Some notes on the process
Dealing with Windows NTFS files
The filer can store files with either Unix or Windows NTFS access-control attributes. We do not need and want to touch files with Windows NTFS attributes for several reasons:
- Executing a chown/chgrp on a Windows NTFS file will turn it into a Unix file, and potentially destroy access-control list information as a result.
- There is no need to chown/chgrp a Windows NTFS file, because such files have Windows SIDs instead of UIDs
The trick is to first change the UID and GID of a user in the Unix LDAP tables, and then wait until that change has propagated through to the NetApp name server database cache.

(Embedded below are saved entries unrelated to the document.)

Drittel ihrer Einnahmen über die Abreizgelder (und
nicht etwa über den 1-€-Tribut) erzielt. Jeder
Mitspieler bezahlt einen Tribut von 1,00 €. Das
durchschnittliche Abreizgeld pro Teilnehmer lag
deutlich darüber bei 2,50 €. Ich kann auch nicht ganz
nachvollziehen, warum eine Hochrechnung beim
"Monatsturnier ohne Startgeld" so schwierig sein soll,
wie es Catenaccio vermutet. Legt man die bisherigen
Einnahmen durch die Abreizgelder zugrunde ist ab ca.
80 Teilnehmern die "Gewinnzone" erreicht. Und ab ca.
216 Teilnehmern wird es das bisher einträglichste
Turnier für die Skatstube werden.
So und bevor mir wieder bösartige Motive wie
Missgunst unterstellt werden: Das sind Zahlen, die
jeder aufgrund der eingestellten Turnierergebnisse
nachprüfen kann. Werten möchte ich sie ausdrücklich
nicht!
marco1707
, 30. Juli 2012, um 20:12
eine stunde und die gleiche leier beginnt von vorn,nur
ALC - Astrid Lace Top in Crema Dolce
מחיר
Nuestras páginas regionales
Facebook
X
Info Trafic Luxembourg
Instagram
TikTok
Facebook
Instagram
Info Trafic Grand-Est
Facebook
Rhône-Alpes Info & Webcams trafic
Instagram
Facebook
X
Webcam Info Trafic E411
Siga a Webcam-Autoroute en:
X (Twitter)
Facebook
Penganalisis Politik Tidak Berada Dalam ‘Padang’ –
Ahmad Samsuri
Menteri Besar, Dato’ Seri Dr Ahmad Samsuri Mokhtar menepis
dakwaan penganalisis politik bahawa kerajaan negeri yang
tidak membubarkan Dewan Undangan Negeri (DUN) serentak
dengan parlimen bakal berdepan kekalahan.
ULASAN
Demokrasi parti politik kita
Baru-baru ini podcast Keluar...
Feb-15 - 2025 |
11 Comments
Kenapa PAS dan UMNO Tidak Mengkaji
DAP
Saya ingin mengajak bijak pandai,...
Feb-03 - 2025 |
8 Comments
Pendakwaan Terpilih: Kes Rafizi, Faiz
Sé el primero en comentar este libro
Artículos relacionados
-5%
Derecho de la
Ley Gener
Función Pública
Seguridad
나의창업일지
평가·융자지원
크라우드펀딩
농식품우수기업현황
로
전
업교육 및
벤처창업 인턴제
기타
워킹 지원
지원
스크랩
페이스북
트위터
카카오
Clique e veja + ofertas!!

When a Unix user queries an NTFS file with stat(), the NetApp will first translate the SID of the file via an Active Directory LDAP lookup into a user name (CRSID). It will then translate that CRSID via a Unix LDAP lookup into the UID that stat() shows.
Once the UID and GID change in the Unix LDAP server has reached the NetApp name server database cache, all Windows NTFS files will show already the new (emulated) UID/GID via NFSv3, and therefore be ignored by the subsequent ugid-find and chown/chgrp invocations. This way, only Unix files are affected by the migration.
NFS version
It is very important that the commands
- ugid-scan
- ugid-find
- chown
- chgrp
are only executed on NFSv3 clients. This is because they are dealing here with UID/GID numbers that are no longer listed in LDAP, and the NFSv4 server will map all of these to nobody/nogroup. NFSv4 does not communicate numeric UID or GID values, instead it uses LDAP to translate these into “CRSID@cl.cam.ac.uk” strings on the wire. This would be counterproductive here.
Kerberos/AD identity
During the migration process, the Active Directory Kerberos identity (principal name, SID, etc.) remains unaffected. We are only changing the LDAP UID/GID. Therefore we are not creating a new user identity and deleting an old one in the Active Directory. This way, there will be hardly any disruption to Windows users, and all Kerberos and Active Directory metadata associated with the user remains intact.
Dealing with odd filenames
The above recipe uses the ugid-find “print” command to generate a list of LF-terminated path names. This is to make it easy to manually review and edit the generated list of directory prefixes with a text editor. However, this format might break in case one of the listed pathnames contains a linefeed character. This is very unlikely in Unix-originated filenames, but does occasionally occur with Windows Explorer generated files. The ugid-find “print0” and the xargs option -0 can be used to exchange a NUL terminated list of pathnames, which is immune to such problems.
A more sensible approach is to rename filenames that contain an LF, which is very likely an accident.
Dealing with long-running processes
If the user has long-running processes that they do not want to stop for the duration of the migration, one possible approach is to have two separate migrations, one for the UID and one for the GID. The user then would have to arrange that the long-running processes retain file access during the migration through at least one of these, the UID or the GID, while the other one is being moved. This still requires that these processes are restarted (after a new login) between the UID and GID move, such that they benefit from the new identity after the first half of the migration.